Wildfire smoke has been linked to a range of negative health effects, including asthma attacks and more susceptibility to respiratory infections, Harris said.

That’s “particularly concerning in the context of the COVID-19 pandemic,” she said. “The pollutants in smoke can harm health in many different ways, so anything we can do to reduce exposure is a good idea.”


As wildfires ravage hundreds of thousands of acres across California, more is being learned about the damaging effects of their smoke.

July 22, 2021

What to look for in a purifier

Choosing a product, however, can seem daunting with so many brands and models on the market. The first step is ensuring the purifier has a high efficiency particulate air filter, most commonly known as HEPA, according to Lew Harriman, the retired director of research at consulting firm Mason-Grant.

When it comes to combating the spread of the coronavirus, Illinois Institute of Technology engineering professor Brent Stephens said the empirical evidence supporting air purifiers is newer and less concrete. But he added that he believes they can be helpful. He highlighted a July report from the U.S. Centers for Disease Control and Prevention, which found in a study performed this year that a HEPA air cleaner can reduce exposure to COVID-19 indoors, particularly when combined with masking.

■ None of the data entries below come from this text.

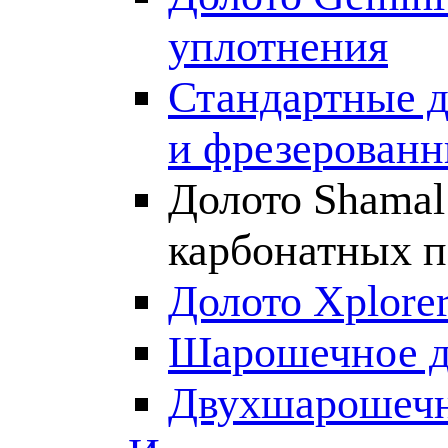
уплотнения
Стандартные д
и фрезерован
Долото Shamal
карбонатных п
Долото Xplore
Шарошечное д
Двухшарошечн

Stephens normally avoids add-ons such as ionization systems aimed at inactivating viruses, because the literature on them is limited, he said. Moreover, he said there’s some indication these technologies could prove counterproductive. Some HEPA models include such features, which he just turns off.

He does recommend checking an air purifier’s clean-air delivery rate, an industry standard that helps measure efficacy. The higher the rate, the more particles the unit can filter and the larger area it can serve, according to the U.S. Environmental Protection Agency. For wildfire smoke, users might want to buy a model that filters out odors in addition to pollutants, Stephens said. Harris, with the Environmental Defense Fund, also advises scanning third-party effectiveness tests.

To make sure people are getting clean air wherever they are in the home, Harriman suggests buying several small purifiers and scattering them around the house — which could also come at a lower cost than buying a larger machine. It’s more effective to be near a working air purifier when inside, he said, rather than rely on the reach of a big one in another room.

Overall, there’s no need to spend a fortune, either. Some “workhorse models” cost around $500 to $600, Stephens said, but it’s also possible to get “really good products” for $200 to $300. The price will of course depend on what’s available in a particular area and whether others are also rushing to buy the appliances.

Reliable HEPA cleaners include those made by Blueair AB, Honeywell International Inc. and Coway Co., among others, Harriman said. In the past three months, Coway purifier sales increased by 102.8% compared to the same period in 2020, spokesperson Jordan Weintraub said in an email. The company usually sees a spike when air quality worsens amid wildfires.

Harris said she’s experienced the reassurance air purifiers provide in reducing pollution on smoky days, in terms of how the atmosphere in her house feels and smells. But she notes that relying on appliances to deal with the threat posed by a deadly pathogen or fallout from global warming is not a long-term strategy.

Many people “lack the resources to make purchases like private air purifiers to help reduce their exposure,” Harris said. “There are societal solutions needed here, very clearly.”